Tyson Foods posts mixed Q1 results amid beef challenges

Prepared Foods and Chicken show gains while Beef struggles; layoffs continue at Nebraska plant

USA – Tyson Foods Inc. reported first-quarter revenues of US$14.31 billion for the period ending December 27, 2025, up 5.1% from US$13.62 billion in the same quarter last year.

Net income attributable to the company dropped sharply to US$85 million, or 24 cents per share, from US$359 million, or US$1.01 per share, a year earlier.

The company recorded GAAP operating income of US$302 million, down 48% from US$580 million in Q1 2025, while adjusted operating income fell 13% to US$572 million from US$659 million.

Donnie King, president and CEO, said the results reflect performance across Tyson’s portfolio, noting growth in Prepared Foods and Chicken segments, and expressed confidence in improving controllable aspects of the business in 2026.

The Chicken segment generated US$4.21 billion in sales, up from US$4.07 billion, while adjusted operating income declined 2.5% to US$459 million from US$471 million, with volumes falling 3.9% and average prices down 0.1%.

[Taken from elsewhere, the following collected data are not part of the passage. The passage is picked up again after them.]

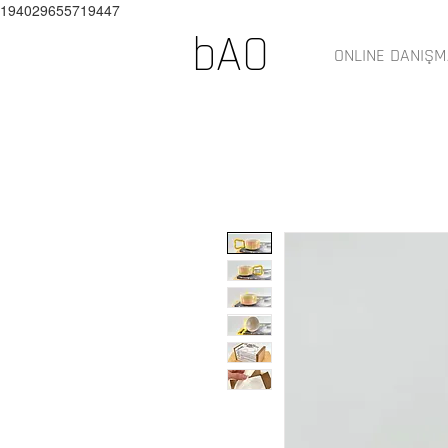
194029655719447
bAO
ONLINE DANIŞM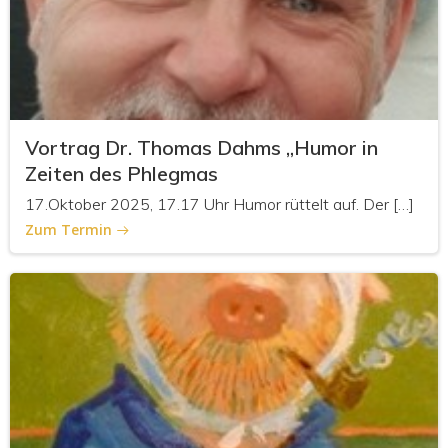
Vortrag Dr. Thomas Dahms „Humor in
Zeiten des Phlegmas
17.Oktober 2025, 17.17 Uhr Humor rüttelt auf. Der […]
Zum Termin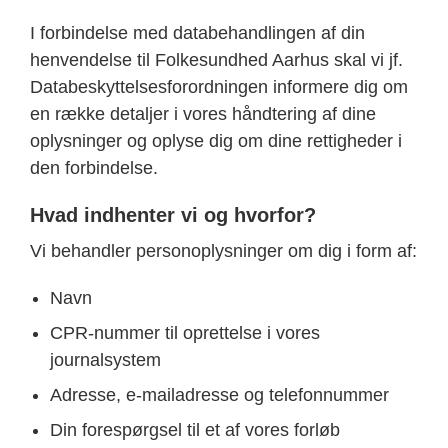
I forbindelse med databehandlingen af din
henvendelse til Folkesundhed Aarhus skal vi jf.
Databeskyttelsesforordningen informere dig om
en række detaljer i vores håndtering af dine
oplysninger og oplyse dig om dine rettigheder i
den forbindelse.
Hvad indhenter vi og hvorfor?
Vi behandler personoplysninger om dig i form af:
Navn
CPR-nummer til oprettelse i vores
journalsystem
Adresse, e-mailadresse og telefonnummer
Din forespørgsel til et af vores forløb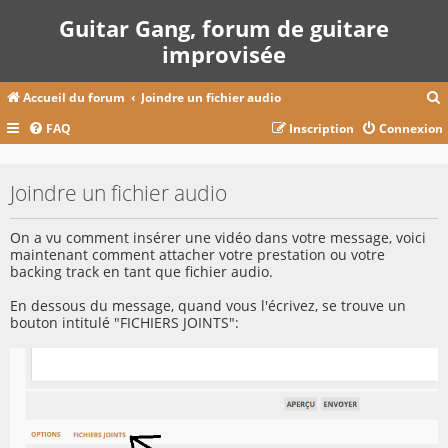
Guitar Gang, forum de guitare
improvisée
Accueil du forum
Joindre un fichier audio
FAQ
Inscription
Connexion
c
Joindre un fichier audio
r
On a vu comment insérer une vidéo dans votre message, voici
c
maintenant comment attacher votre prestation ou votre
backing track en tant que fichier audio.
En dessous du message, quand vous l'écrivez, se trouve un
bouton intitulé "FICHIERS JOINTS":
r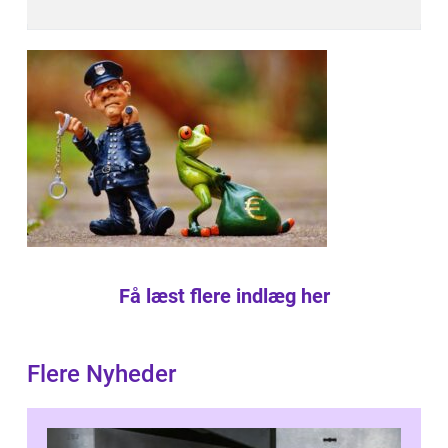
Få læst flere indlæg her
Flere Nyheder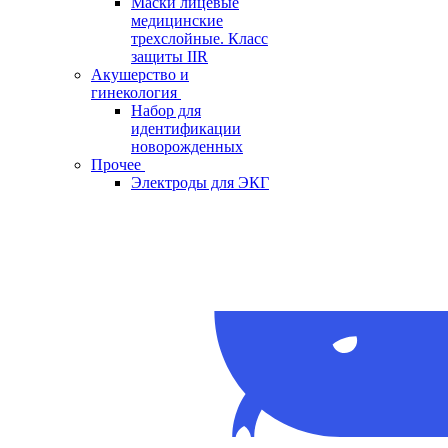
Маски лицевые
медицинские
трехслойные. Класс
защиты IIR
Акушерство и
гинекология
Набор для
идентификации
новорожденных
Прочее
Электроды для ЭКГ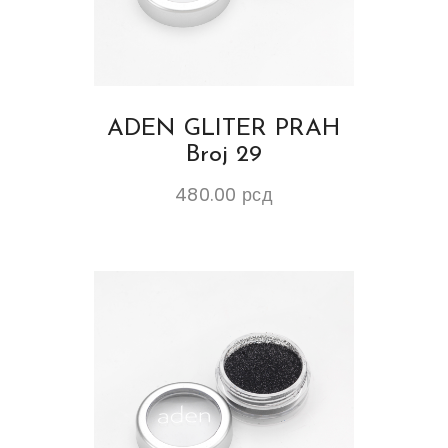
ADEN GLITER PRAH
Broj 29
480.00
рсд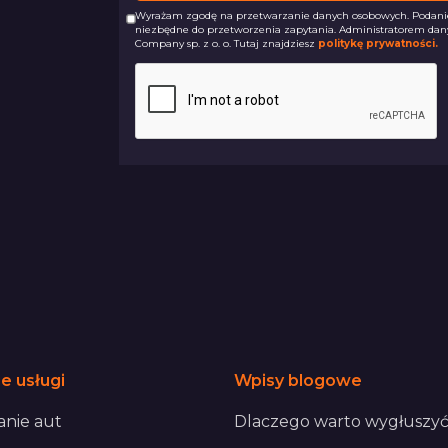
Wyrażam zgodę na przetwarzanie danych osobowych. Podanie 
niezbędne do przetworzenia zapytania. Administratorem dan
Company sp. z o. o. Tutaj znajdziesz
politykę prywatności.
e usługi
Wpisy blogowe
nie aut
Dlaczego warto wygłuszyć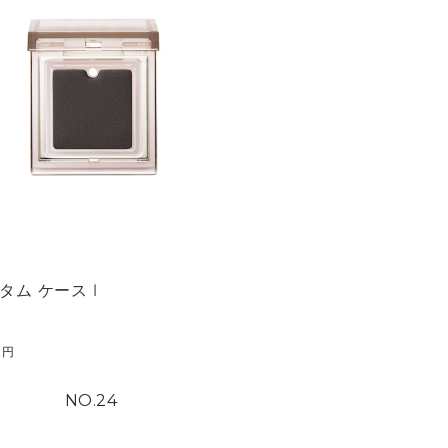
タム ケース I
円
24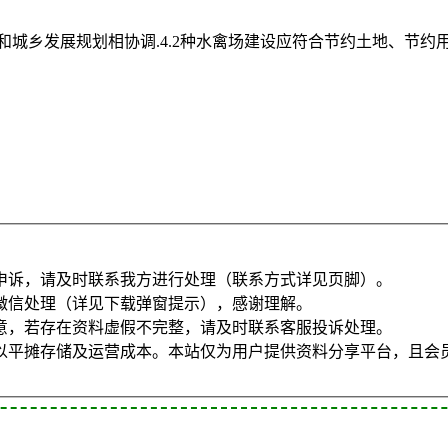
和城乡发展规划相协调.4.2种水禽场建设应符合节约土地、节约用
申诉，请及时联系我方进行处理（联系方式详见页脚）。
微信处理（详见下载弹窗提示），感谢理解。
意，若存在资料虚假不完整，请及时联系客服投诉处理。
以平摊存储及运营成本。本站仅为用户提供资料分享平台，且会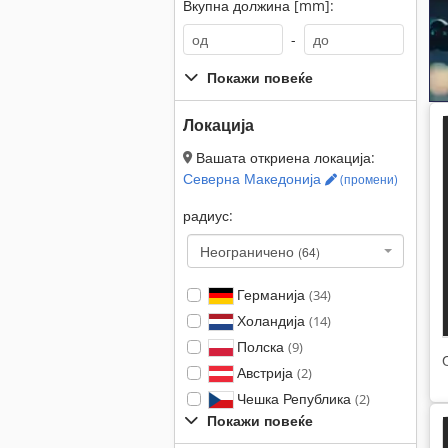
Вкупна должина [mm]:
-
Покажи повеќе
Локација
Вашата откриена локација:
Северна Македонија
(промени)
радиус:
Неограничено
(64)
Германија
(34)
Холандија
(14)
Полска
(9)
Австрија
(2)
Чешка Република
(2)
Покажи повеќе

Tyson’s Beef business posted US$5.77 billion in sales, an 8.15% increase from US$5.34 billion last year, but suffered an adjusted operating loss of US$319 million, compared to a US$26 million loss in the prior year.

Sales in the Pork division slipped slightly to US$1.609 billion from US$1.617 billion, as volume rose 1.6% but average prices declined by the same margin, resulting in adjusted operating income of US$50 million, down from US$73 million.

The Prepared Foods unit reported US$2.67 billion in revenue, up from US$2.47 billion, while operating income increased to US$322 million from US$297 million.

International operations contributed US$582 million in sales, slightly below last year’s US$584 million, with volumes declining 0.8% and average prices rising 0.5%.

Tyson forecasted capital expenditures for fiscal 2026 between US$700 million and US$1 billion, covering both maintenance projects and profit improvement initiatives.

In related developments, Tyson announced a temporary continuation of limited beef processing at its Lexington, Nebraska plant even as layoffs proceed, retaining approximately 292 workers, around 9% of the 3,200-employee workforce.

The retained staff will remain on payroll for periods ranging from a few days to just over six months to support closure-related activities, with fewer than half expected to continue past January.

The facility is set to close following prolonged cattle shortages that have increased operational costs for beef processors nationwide, with processing remaining restricted during the transition phase.